> **WHAT TO WORK ON**
In the data below, find every line with the string "物业管理系统" and pull it out.

> **DATA SUPPLIED**
+-------+
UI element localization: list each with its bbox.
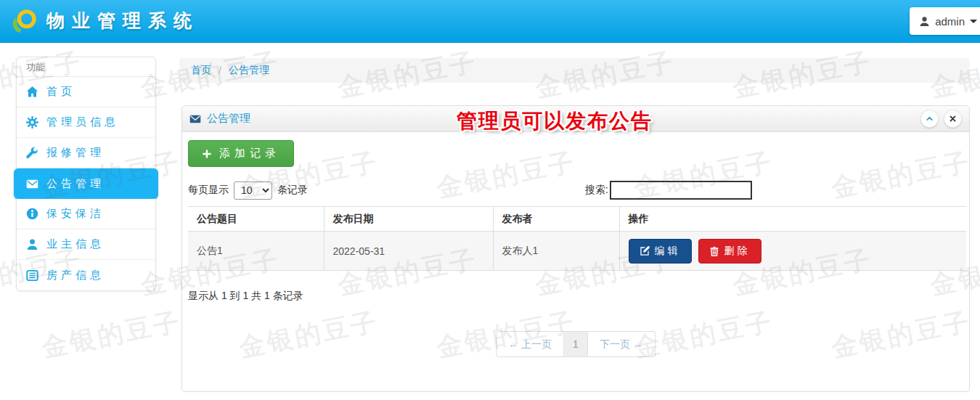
app-title: 物业管理系统: [46, 9, 199, 33]
search-label: 搜索:: [585, 184, 608, 197]
envelope-icon: [26, 178, 38, 190]
pagination-next-button[interactable]: 下一页 →: [588, 331, 656, 357]
announcements-table: 公告题目发布日期发布者操作 公告12022-05-31发布人1编辑删除: [188, 206, 966, 271]
sidebar-item-label: 报修管理: [46, 146, 105, 160]
sidebar-item-envelope[interactable]: 公告管理: [14, 168, 158, 199]
info-icon: [26, 208, 38, 220]
breadcrumb-separator: /: [219, 65, 221, 76]
sidebar: 功能 首页管理员信息报修管理公告管理保安保洁业主信息房产信息: [16, 57, 156, 291]
delete-label: 删除: [724, 245, 751, 258]
table-controls: 每页显示 10 条记录 搜索:: [188, 181, 965, 201]
gear-icon: [26, 116, 38, 128]
logo-icon: [12, 8, 38, 35]
table-row: 公告12022-05-31发布人1编辑删除: [188, 232, 966, 271]
cell-publisher: 发布人1: [493, 232, 619, 271]
sidebar-item-wrench[interactable]: 报修管理: [17, 138, 155, 168]
table-body: 公告12022-05-31发布人1编辑删除: [188, 232, 966, 271]
breadcrumb-home-link[interactable]: 首页: [191, 64, 211, 77]
annotation-text: 管理员可以发布公告: [457, 107, 653, 135]
page-size-suffix: 条记录: [277, 184, 308, 197]
sidebar-item-building[interactable]: 房产信息: [17, 260, 155, 290]
panel-title: 公告管理: [189, 112, 250, 126]
top-header-bar: 物业管理系统 admin: [0, 0, 980, 43]
pagination: ← 上一页 1 下一页 →: [496, 331, 656, 357]
pagination-current-page[interactable]: 1: [564, 331, 588, 357]
edit-button[interactable]: 编辑: [629, 239, 692, 264]
sidebar-item-info[interactable]: 保安保洁: [17, 199, 155, 229]
page-size-control: 每页显示 10 条记录: [188, 181, 308, 200]
watermark-text: 金银的豆子: [38, 304, 184, 366]
sidebar-menu: 首页管理员信息报修管理公告管理保安保洁业主信息房产信息: [17, 77, 155, 290]
panel-header: 公告管理 管理员可以发布公告: [182, 106, 969, 132]
panel-body: 添加记录 每页显示 10 条记录 搜索: 公告题目发布日期发布者操作: [182, 133, 969, 391]
sidebar-item-label: 业主信息: [46, 237, 105, 251]
sidebar-item-gear[interactable]: 管理员信息: [17, 107, 155, 138]
records-summary: 显示从 1 到 1 共 1 条记录: [188, 290, 303, 303]
cell-actions: 编辑删除: [619, 232, 966, 271]
edit-label: 编辑: [655, 245, 681, 258]
sidebar-item-label: 首页: [46, 85, 75, 99]
edit-icon: [640, 246, 650, 256]
user-icon: [26, 238, 38, 250]
sidebar-item-label: 公告管理: [46, 177, 105, 191]
delete-button[interactable]: 删除: [698, 239, 761, 264]
envelope-icon: [189, 113, 201, 125]
add-record-label: 添加记录: [219, 147, 280, 160]
wrench-icon: [26, 147, 38, 159]
chevron-up-icon: [926, 115, 934, 123]
panel-title-text: 公告管理: [207, 112, 250, 126]
caret-down-icon: [970, 20, 977, 23]
column-header: 发布日期: [324, 207, 493, 232]
close-button[interactable]: [944, 110, 962, 128]
plus-icon: [202, 149, 212, 159]
sidebar-item-label: 保安保洁: [46, 207, 105, 221]
collapse-button[interactable]: [920, 110, 939, 128]
sidebar-section-title: 功能: [17, 57, 155, 77]
sidebar-item-label: 管理员信息: [46, 115, 119, 129]
table-header-row: 公告题目发布日期发布者操作: [188, 207, 966, 232]
breadcrumb-current-link[interactable]: 公告管理: [229, 64, 269, 77]
page-size-select[interactable]: 10: [234, 181, 272, 200]
sidebar-item-user[interactable]: 业主信息: [17, 229, 155, 260]
column-header: 发布者: [493, 207, 619, 232]
announcement-panel: 公告管理 管理员可以发布公告 添加记录 每页显示 10: [181, 105, 970, 392]
user-name: admin: [935, 15, 965, 28]
pagination-prev-button[interactable]: ← 上一页: [496, 331, 564, 357]
home-icon: [26, 86, 38, 98]
close-icon: [949, 115, 957, 123]
sidebar-item-label: 房产信息: [46, 269, 105, 282]
search-control: 搜索:: [585, 181, 752, 200]
panel-tools: [920, 110, 962, 128]
sidebar-item-home[interactable]: 首页: [17, 77, 155, 107]
cell-title: 公告1: [188, 232, 324, 271]
page-size-prefix: 每页显示: [188, 184, 229, 197]
user-menu-button[interactable]: admin: [910, 7, 980, 35]
column-header: 公告题目: [188, 207, 324, 232]
column-header: 操作: [619, 207, 966, 232]
breadcrumb: 首页 / 公告管理: [179, 58, 970, 83]
app-root: 物业管理系统 admin 功能 首页管理员信息报修管理公告管理保安保洁业主信息房…: [0, 0, 980, 400]
trash-icon: [709, 246, 719, 256]
add-record-button[interactable]: 添加记录: [188, 140, 294, 167]
search-input[interactable]: [610, 181, 752, 200]
building-icon: [26, 269, 38, 282]
user-icon: [919, 16, 930, 27]
cell-date: 2022-05-31: [324, 232, 493, 271]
+-------+
> **SOLUTION BELOW**
app-title: 物业管理系统: [46, 9, 199, 33]
top-header-bar: 物业管理系统 admin: [0, 0, 980, 43]
app-root: 物业管理系统 admin 功能 首页管理员信息报修管理公告管理保安保洁业主信息房…: [0, 0, 980, 400]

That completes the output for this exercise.